Effect of Ni and Co on bacterial growth
To observe the effect of Ni and Co on bacterial growth, growth curve experiment was conducted in nutrient broth. For this purpose, nutrient broth tubes with Ni (01 mM), Co (01 mM) and without Ni and Co (control) were prepared. For each bacterial isolate 100 ml medium was taken in one set consisting of eight test tubes for all three groups (i.e. two with metals and one control), autoclaved and then inoculated with 20 μl of freshly prepared inoculum. These tubes were incubated in shaking incubator at 37 °C at 100 rpm. Then after 0, 4, 8, 12, 16, 20, 24 and 28 h one tube out of eight in each group was removed and absorbance was measured at 600 nm. Growth curve was plotted by the readings obtained from the experiment and compared (Shakoori et al. 2010).
Evaluation of biosorption potential
Biosorption potential of isolated and characterized bacterial strain named as AMIC1was determined against two metals i.e. Ni and Co. For this purpose, one set (each containing 02 glass culture bottles) having capacity of 500 ml was prepared for each metal supplemented with 200 ml of LB broth with initial metal concentration of 50 ppm for both metals. After autoclaving each set was inoculated with 02 ml of 18-h old bacterial culture having turbidity equal to 0.5 McFarland. Culture bottles were kept under constant agitation at 37 °C for 24 and 48 h then centrifuged at 14,000 rpm for 05 min and supernatants were collected and stored at − 20 °C for heavy metal analyses. Heavy metals present in solution were measured through Inductively Coupled Plasma-Optical Emission Spectroscopy (ICP-OES) (Ramyakrishna and Sudhamani 2016).
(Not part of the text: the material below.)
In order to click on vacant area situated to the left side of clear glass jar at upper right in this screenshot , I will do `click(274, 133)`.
FT-IR analysis of bacterial biomass
Fourier transform infrared spectroscopy (FT-IR) was used to analyze the functional groups and overall nature of chemical bonds in bacterial strain. Infrared spectra of the control (bacteria grown without metal stress) and tested (bacteria grown with metal stress, Ni or Co) biomass were obtained by grinding 02 mg of freeze-dried biomass with 200 mg dry potassium bromide (KBr) powder (1:100) ratio in mortar. Obtained mixture was pressed to get translucent sample discs using pressure bench press. The FT-IR analysis was performed by using PerkinElmer Spectrum Version 10.4.3. The spectral data were collected over the range of 450–4000 cm−1 (Ramyakrishna and Sudhamani 2016).
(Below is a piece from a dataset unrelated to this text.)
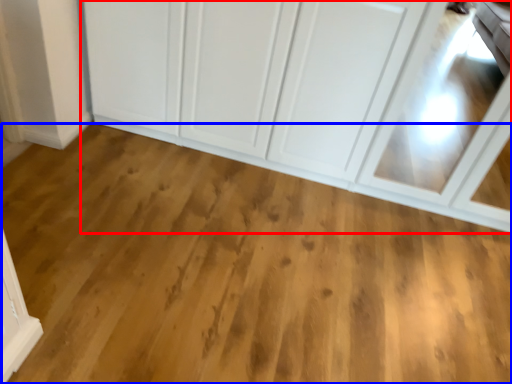 Question: Which object is further to the camera taking this photo, cupboard (highlighted by a red box) or plain (highlighted by a blue box)?

Choices:
 (A) cupboard
 (B) plain

Answer: (A)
Scanning electron microscopy (SEM)
Outer morphology of the bacterial cells before and after biosorption was examined using SEM (Carl Zeiss Supra 55 Gemin; German Technology, Jena, Germany). Prepared samples were placed on the sample holder (stub) with carbon tape. In order to increase the electron conduction and to improve the quality of micrographs, a conductive layer of gold was made with portable SC7620 ‘Mini’ sputter coater/glow discharge system (Quorum Technologies Ltd, Laughton, UK) (Michalak et al. 2014).
Statistical analysis
The data was analyzed by calculating mean ± SE, analysis of variance (ANOVA), regression, co-relation and Z test was performed by using Minitab software. P value was calculated to see the significant results. Results showing P value less than 0.05 were considered as significant (P < 0.05) and whereas P value less than 0.01 as highly significant (P < 0.01).